How to create a Document Type Definition file for XML

In this article, we are going to look into how one can create a DTD. In order to understand XML (extensible markup language) DTD files we will review the basics of XML in this introduction. You are expected to have a basic understanding of XML for this how-to.

In this article, we are going to look into how one can create a DTD. In order to understand XML (extensible markup language) DTD files we will review the basics of XML in this introduction. You are expected to have a basic understanding of XML for this how-to.

XML - The extensible markup language is a text-based cross-platform language that is enables you to store data (like addresses in an address book) in a structured manner. The XML document is expected to have correct syntax. Therefore, when making XML documents they should be well-formed. A well-formed document has the following:

  • Closed tags (<hello></hello> or <hi />) 
  • An element's attribute must be enclosed in double quotes (<candy price="0.50">)
  • XML is case sensitive. In other words the beginning and ending tag should use the same case

A very simple example of an XML document is given below for a candy store menu.

<candystore xmlns:xsi="http://www.w3.org/2001/XMLSchema-instance">
    <candy>
        <productName company="XYZ">Lollipops</productName>
        <id>634847</id>
        <price>0.50</price>
    </candy>
    <candy>
        <productName company="ABC">Mints</productName>
        <id>634812</id>
        <price>0.75</price>
    </candy>
</candystore>

The first statement is the processing instruction. It tells the parser we are working with a particular version of XML. The rest of the document is composed of our tags and elements. In the example above the element "name" has an attribute of "company". A great way to remember an attribute is to think of it as a property that something may have. A candy has a name. The name is associated with a particular company.

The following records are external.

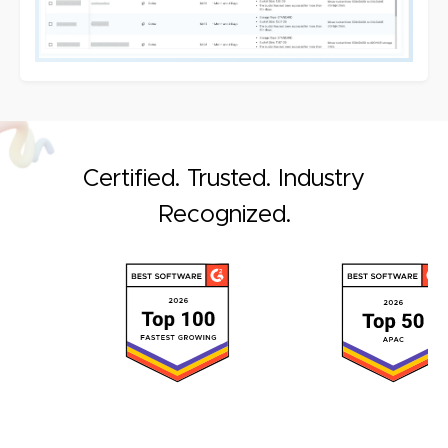
Certified. Trusted. Industry
Recognized.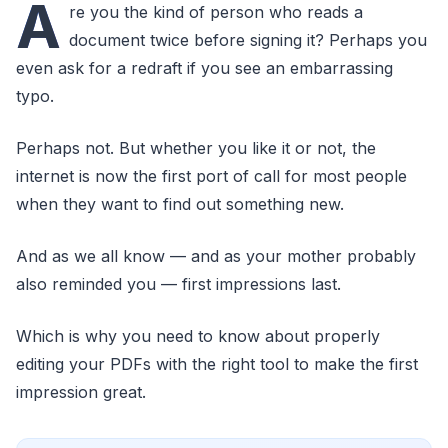
A
re you the kind of person who reads a
document twice before signing it? Perhaps you
even ask for a redraft if you see an embarrassing
typo.
Perhaps not. But whether you like it or not, the
internet is now the first port of call for most people
when they want to find out something new.
And as we all know — and as your mother probably
also reminded you — first impressions last.
Which is why you need to know about properly
editing your PDFs with the right tool to make the first
impression great.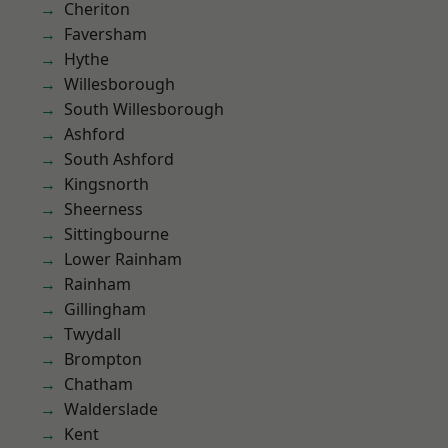
Cheriton
Faversham
Hythe
Willesborough
South Willesborough
Ashford
South Ashford
Kingsnorth
Sheerness
Sittingbourne
Lower Rainham
Rainham
Gillingham
Twydall
Brompton
Chatham
Walderslade
Kent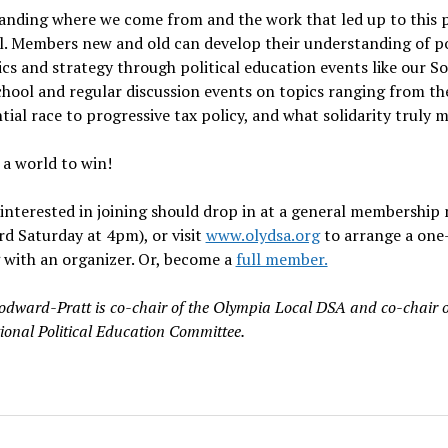
nding where we come from and the work that led up to this p
l. Members new and old can develop their understanding of pol
s and strategy through political education events like our Soc
hool and regular discussion events on topics ranging from th
tial race to progressive tax policy, and what solidarity truly 
a world to win!
nterested in joining should drop in at a general membership
rd Saturday at 4pm), or visit
www.olydsa.org
to arrange a one
 with an organizer. Or, become a
full member.
odward-Pratt is co-chair of the Olympia Local DSA and co-chair o
onal Political Education Committee.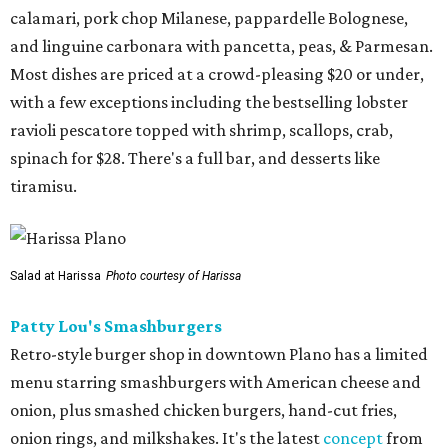
calamari, pork chop Milanese, pappardelle Bolognese,
and linguine carbonara with pancetta, peas, & Parmesan.
Most dishes are priced at a crowd-pleasing $20 or under,
with a few exceptions including the bestselling lobster
ravioli pescatore topped with shrimp, scallops, crab,
spinach for $28. There's a full bar, and desserts like
tiramisu.
Salad at Harissa
Photo courtesy of Harissa
Patty Lou's Smashburgers
Retro-style burger shop in downtown Plano has a limited
menu starring smashburgers with American cheese and
onion, plus smashed chicken burgers, hand-cut fries,
onion rings, and milkshakes. It's the latest
concept
from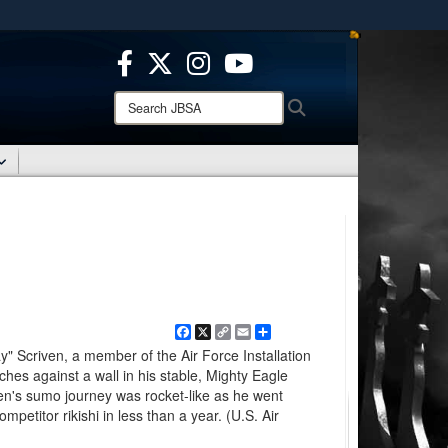
ites use HTTPS
/
means you’ve safely connected to the .mil website.
ion only on official, secure websites.
Search
Search
JBSA:
Facebook
X
Copy
Email
Share
Link
" Scriven, a member of the Air Force Installation
ches against a wall in his stable, Mighty Eagle
en's sumo journey was rocket-like as he went
ompetitor rikishi in less than a year. (U.S. Air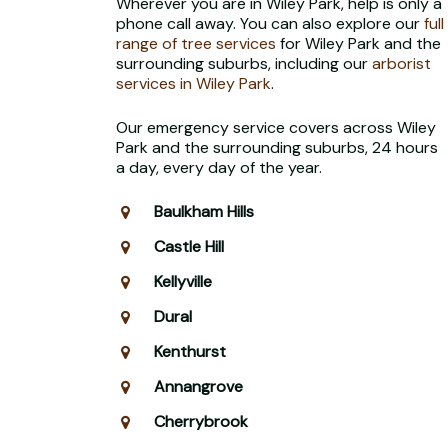
Wherever you are in Wiley Park, help is only a
phone call away. You can also explore our
full
range of tree services
for Wiley Park and the
surrounding suburbs, including our
arborist
services in Wiley Park
.
Our emergency service covers across Wiley
Park and the surrounding suburbs, 24 hours
a day, every day of the year.
Baulkham Hills
Castle Hill
Kellyville
Dural
Kenthurst
Annangrove
Cherrybrook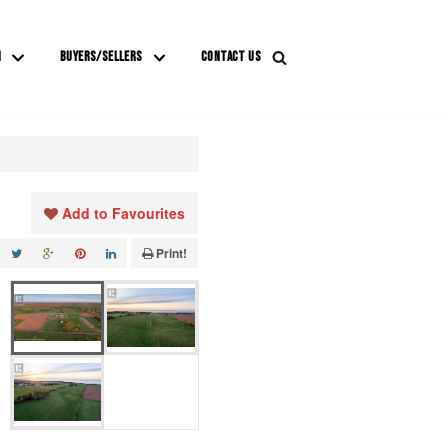
M
BUYERS/SELLERS
CONTACT US
Add to Favourites
Print!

In our how-to we are going to take the example above and create a DTD for it which will define rules for how our element's content, or data in other words, must be given. (For example, what format is expected for our id? Can it have alphabetical characters?)

DTD (Document Type Definition) - A DTD, like an XML Schema, declares metadata which assigns a particular type, whether it be simple or complex, to the elements and their attributes in an XML document. 

Step 1:

Let's take a look again at our example for the candy store.

<candystore xmlns:xsi="http://www.w3.org/2001/XMLSchema-instance">
    <candy>
        <productName company="XYZ">Lollipops</productName>
        <id>634847</id>
        <price>0.50</price>
    </candy>
    <candy>
        <productName company="ABC">Mints</productName>
        <id>634812</id>
        <price>0.75</price>
    </candy>
</candystore>

Our candystore element has two candy sub-elements. Each candy element has the subelements of name, id, and price. It also has an attribute called company. When building rules of syntax we must define constraints for the format of our data. These constraints may be based on how the data will be used. If, for example, our candy's ID must fit on a product invoice within 6 characters then that will help determine our constraints. Ask yourself a few questions about your data:

1. Does the data have to be only digits or alphabetical letters?
2. Does the data have to be a certain length? Or a minimum or maximum length more specifically?
3. Does the data have to have a particular attribute or subelement specified? Or are they optional?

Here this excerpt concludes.